Ce fut aussi une expérience marquante parce qu’il s’agissait de notre première incursion dans l’univers du système LEED. En plus, c’était un projet de grande envergure et complexe, dont la réalisation était assortie d’un échéancier très serré. Il y avait une phase d’apprentissage pour tout le monde, nous y compris. Et, en bout de ligne, ce fut un projet couronné d’un franc succès.
Comment avez-vous abordé le développement durable dans votre organisation ?
Nous nous sommes donné un plan de développement durable que nous appliquons avec toujours plus d’insistance chaque année. Nous avons commencé avec la réduction et le recyclage de nos matières résiduelles, puis nous avons enchaîné avec la volonté de devenir une entreprise sans papier. Nous avons donc augmenté notre capacité de data et commencé à enlever progressivement des imprimantes et des copieurs. Il y a un an, nous sommes ensuite passés à l’ère du paiement électronique avec nos sous-traitants et nos fournisseurs. Toujours moins de papier, donc ; c’est bon pour l’environnement, mais aussi pour nous sur le plan de l’efficacité.

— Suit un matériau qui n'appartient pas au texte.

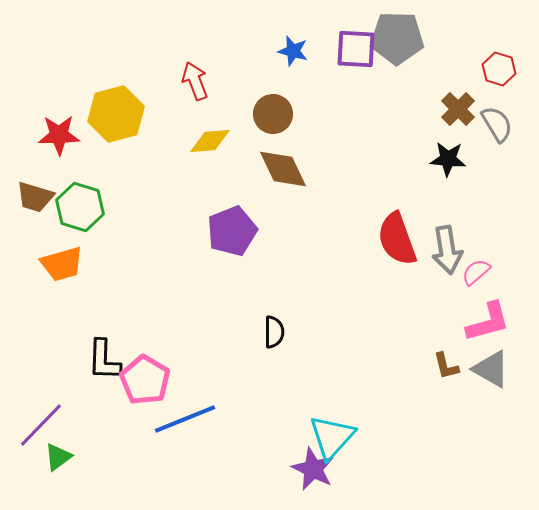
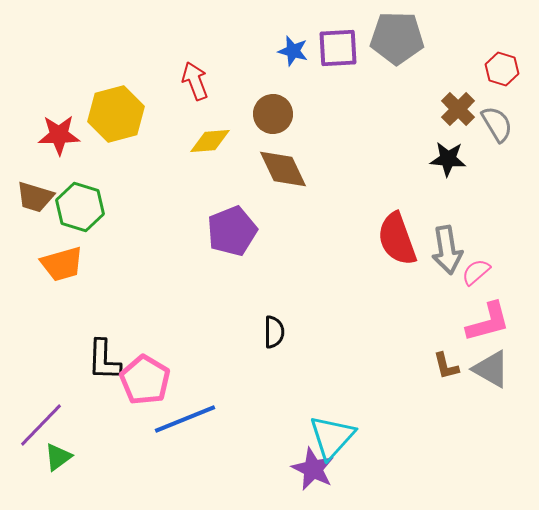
purple square: moved 18 px left, 1 px up; rotated 6 degrees counterclockwise
red hexagon: moved 3 px right
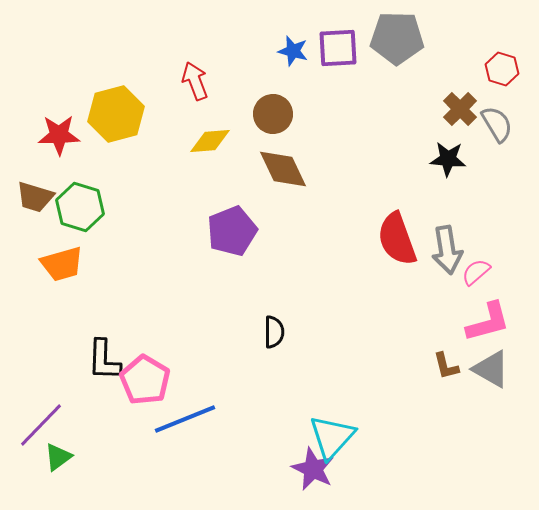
brown cross: moved 2 px right
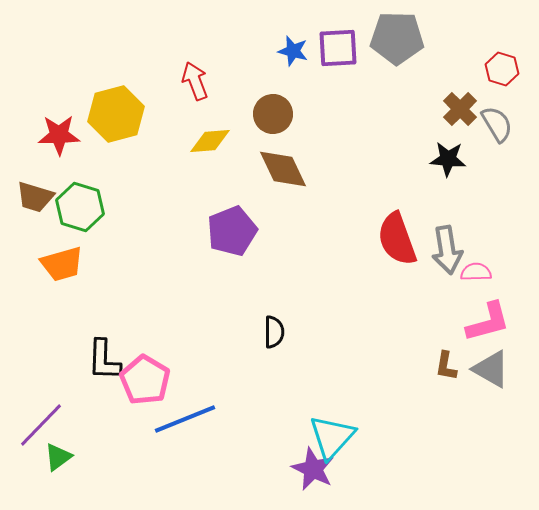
pink semicircle: rotated 40 degrees clockwise
brown L-shape: rotated 24 degrees clockwise
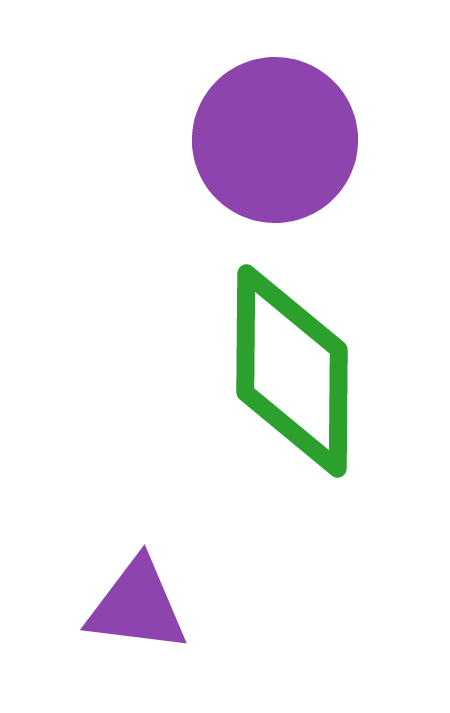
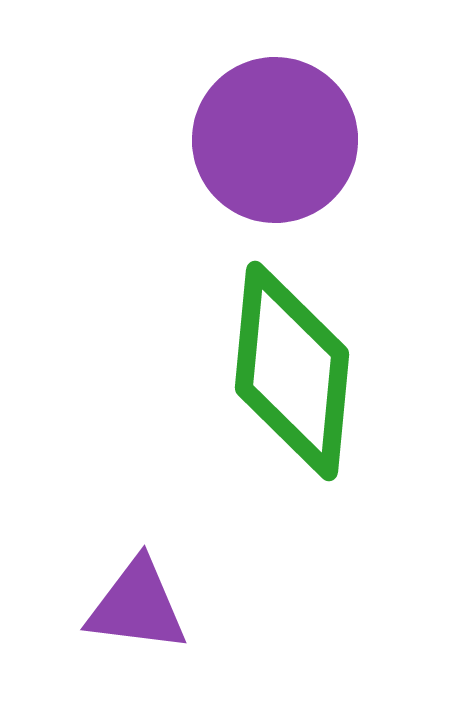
green diamond: rotated 5 degrees clockwise
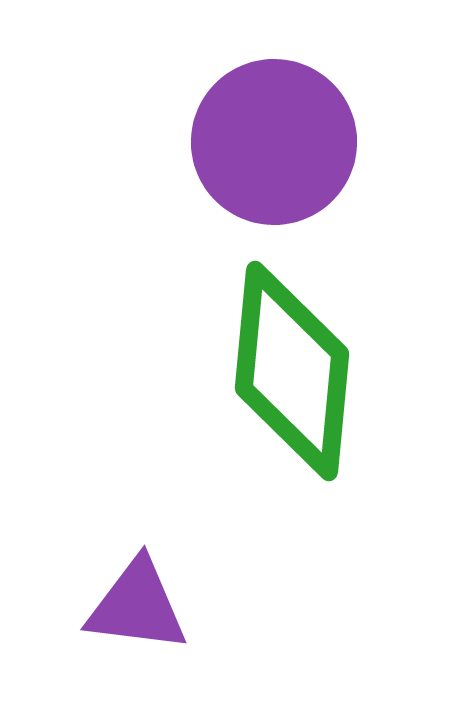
purple circle: moved 1 px left, 2 px down
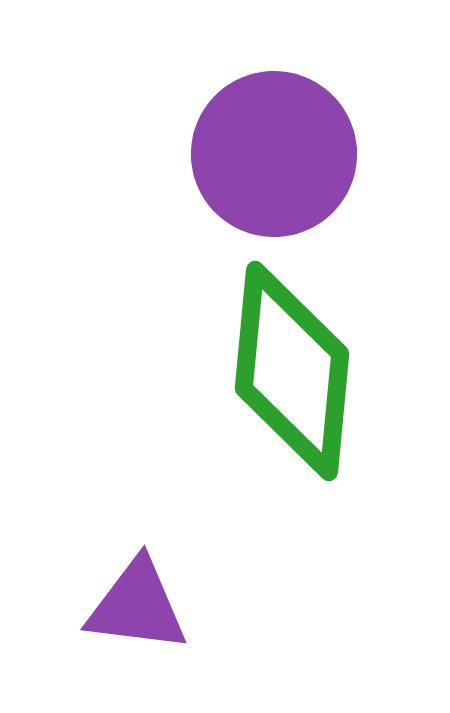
purple circle: moved 12 px down
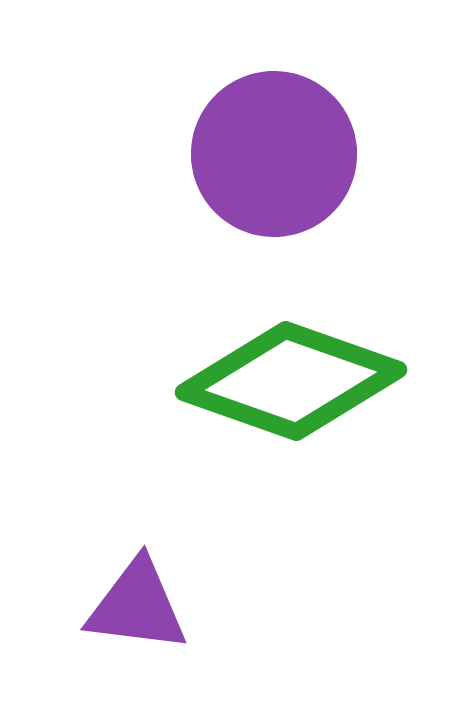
green diamond: moved 1 px left, 10 px down; rotated 76 degrees counterclockwise
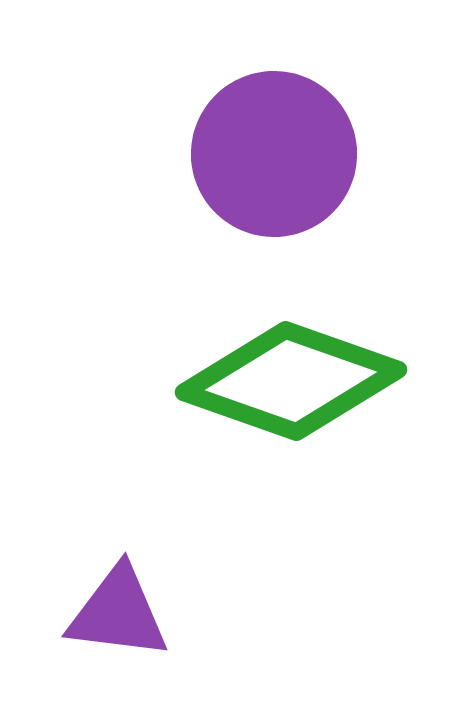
purple triangle: moved 19 px left, 7 px down
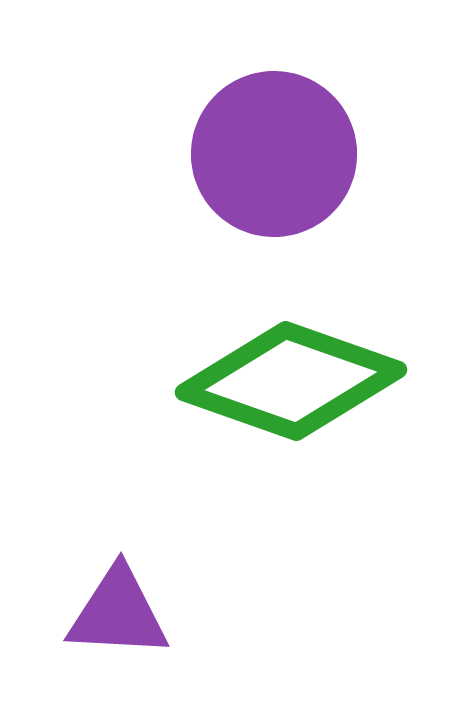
purple triangle: rotated 4 degrees counterclockwise
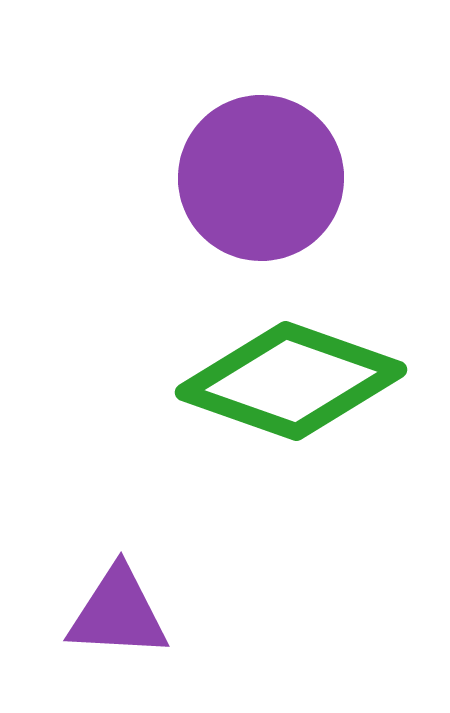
purple circle: moved 13 px left, 24 px down
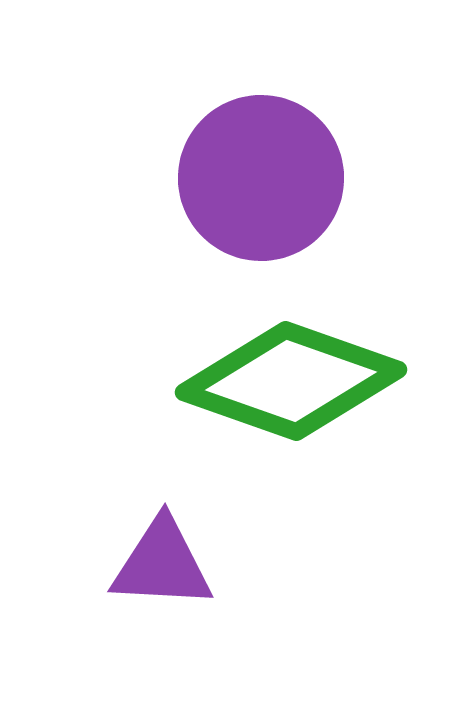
purple triangle: moved 44 px right, 49 px up
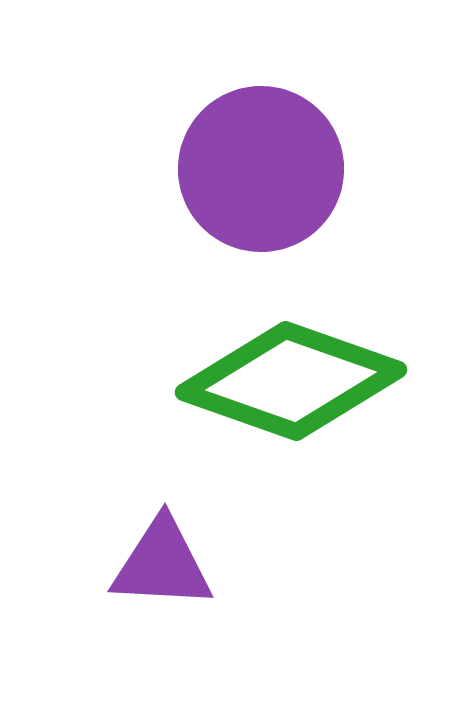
purple circle: moved 9 px up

Êtes-vous engagé dans la communauté du bâtiment durable au Québec ?
Pomerleau est un grand supporteur et participant de la Section du Québec du Conseil du bâtiment durable du Canada, dont notre championne de la construction écologique, Nadine Léonard, a assumé la présidence pendant plus d’une année et demie. Nous participons aussi activement aux activités d’associations telles l’ASHRAE, l’AQME et BOMA Québec.
Un bâtiment doit-il nécessairement être LEED pour être vert ?
Que le projet soit certifié ou non, ce n’est pas ça qui est important. L’obtention d’une certification demeure une reconnaissance. Ce sont plutôt les bases sur lesquelles le projet est conçu et construit qui sont importantes. La certification assure simplement que les principes dictés par le Conseil du bâtiment durable ont été respectés, et c’est en ce sens qu’elle prend son importance.
Quelle est la clé de la réussite d’un projet LEED ?
Assurément le travail d’équipe, avec les consultants et les entrepreneurs spécialisés. Parce que l’obtention d’une certification enjoint à tout le monde de s’engager dans un processus des plus rigoureux, de la conception à la livraison du projet.
Comment entrevoyez-vous l’avenir du bâtiment durable au Québec ?
Le concept va prendre de plus en plus de place, tant dans la construction que dans la rénovation. Le mouvement est irréversible. C’est une avenue incontournable, non plus une option. D’où l’importance pour notre industrie de changer ses habitudes et ses façons de faire. Tout doit être pensé différemment et tout change lorsque l’on regarde un projet avec des lunettes vertes.
Bachelier de l’École Polytechnique de Montréal en génie civil en 1987, Pierre Pomerleau détient également un MBA de la Richard Ivey School of Business de l’Unversity of Western Ontario, obtenu deux ans plus tard. De 1989 à 1997, il occupera le poste de vice-président de Pomerleau inc., soit jusqu’à ce qu’il prenne le relais de son père Hervé à la tête de l’entreprise. Président et chef de la direction, il est aujourd’hui entouré d’une équipe pluridisciplinaire réunissant 14 vice-présidents, dont son frère Francis, vice-président principal – Ontario et Ouest du Canada.
Pomerleau a jusqu’ici œuvré sur une quarantaine de projets LEED. Du lot, trois arborent désormais une certification : le Complexe des sciences Pierre-Dansereau de l’Université du Québec à Montréal (NC, Argent), les pavillons Bellini et Goodman du Complexe des sciences de la vie de l’Université McGill, (NC, Or) et l’édifice Jean-Canfield (NC, Or), à Charlottetown, Île-du-Prince-Édouard.
Parmi ses nombreux autres projets en cours ou déjà réalisés visant une certification au Québec, soulignons la Maison du développement durable (NC, Platine), le centre de recherche et la centrale thermique du Centre universitaire de santé McGill (NC, Argent), le Centre de recherche du Centre hospitalier universitaire de Montréal (NC, Argent), l’édifice Fondaction CSN à Québec (NC, Or) et la Cité Desjardins à Lévis (NC, Or), pour couper court à l’énumération.